Image compression software

Rawzor is a proprietary lossless image compression software which compresses camera raw images without any loss in image quality or meta-information. It is available for Microsoft Windows and Mac OS X.

==Features==

- Supports all major raw formats. Complete list of supported formats and cameras is on the website.
- Typically provides between 20% and 60% space savings depending upon the raw format. This is significantly better than compression obtained by zip or rar on image files.
- It is completely lossless, there is absolutely no loss in image quality or meta-information. Decompression gives back exactly the same original file.

==Working with Rawzor compressed images==

Rawzor has released a free SDK using which many image processing software provide support to open and edit Rawzor compressed images.

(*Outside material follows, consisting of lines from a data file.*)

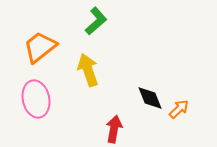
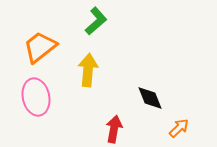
yellow arrow: rotated 24 degrees clockwise
pink ellipse: moved 2 px up
orange arrow: moved 19 px down
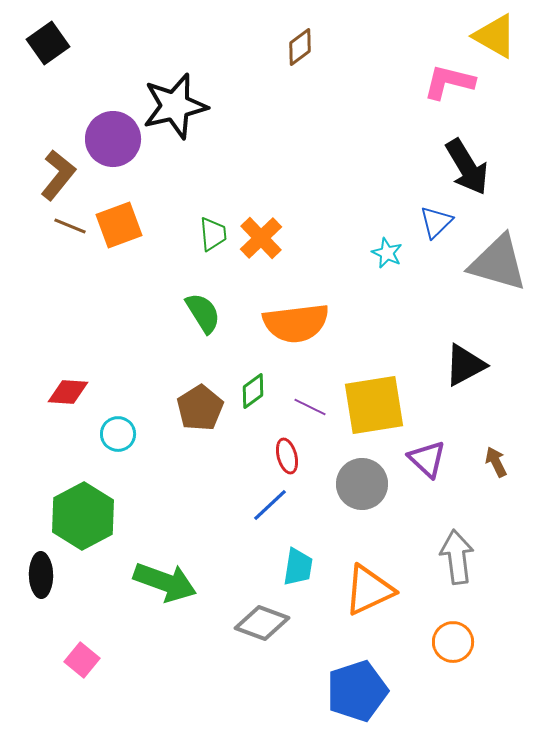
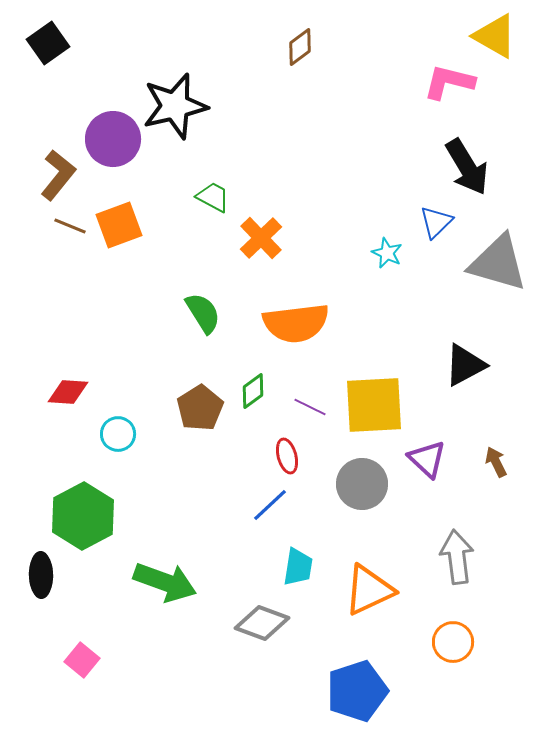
green trapezoid: moved 37 px up; rotated 57 degrees counterclockwise
yellow square: rotated 6 degrees clockwise
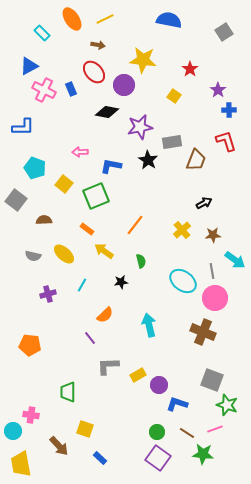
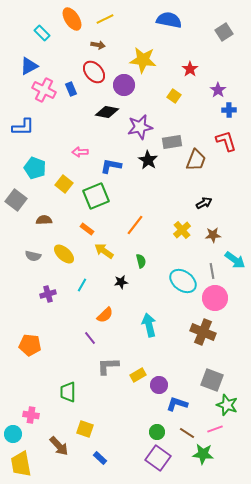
cyan circle at (13, 431): moved 3 px down
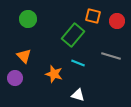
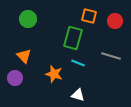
orange square: moved 4 px left
red circle: moved 2 px left
green rectangle: moved 3 px down; rotated 25 degrees counterclockwise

SDK is available for 32-bit and 64-bit Windows, Mac OS X and Linux.

Some of the software supporting Rawzor compressed .rwz images:

- Konvertor supports natively Rawzor compressed images.
- XnView provides plugin to support Rawzor compressed images.
- RawTherapee added Rawzor support starting version 2.4 on both Windows and Linux.
- ExifTool added Rawzor support in September 2008.
- Zoner Photo Studio supports Rawzor's compressed images starting with version 12.
- Manuel Llorens' fast precompiled dcraw binaries include Rawzor support.
- FastPictureViewer supports Rawzor compressed images since March 2010.
- FPV Codecs add support for showing preview and meta-data of Rawzor compressed images in Windows explorer.

Rawzor compressed photos have .rwz extension. For example, birthday.cr2 will after compression become birthday.cr2.rwz The naming convention also indicates that the original .cr2 file is preserved within the compressed .rwz file.

Rawzor compressed images can be decompressed to get back the image file in its original format.